(Transcribed page contents)
☆ ☆ ☆ ☆

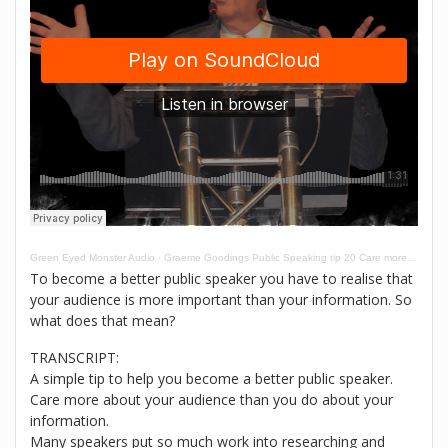
Green Eyed Monster Audio
·
Graeme Goodings Public Speaking tip 20 Care more about your audience than your information
To become a better public speaker you have to realise that
your audience is more important than your information. So
what does that mean?
TRANSCRIPT:
A simple tip to help you become a better public speaker.
Care more about your audience than you do about your
information.
Many speakers put so much work into researching and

☆ ☆ ☆ ☆

> **WHAT IS EXPECTED**:
All the records need to be retyped word for word, except for the pictures.

> **RESULT OF THIS EXERCISE**:
Green Eyed Monster Audio
·
Graeme Goodings Public Speaking tip 20 Care more about your audience than your information
To become a better public speaker you have to realise that
your audience is more important than your information. So
what does that mean?
TRANSCRIPT:
A simple tip to help you become a better public speaker.
Care more about your audience than you do about your
information.
Many speakers put so much work into researching and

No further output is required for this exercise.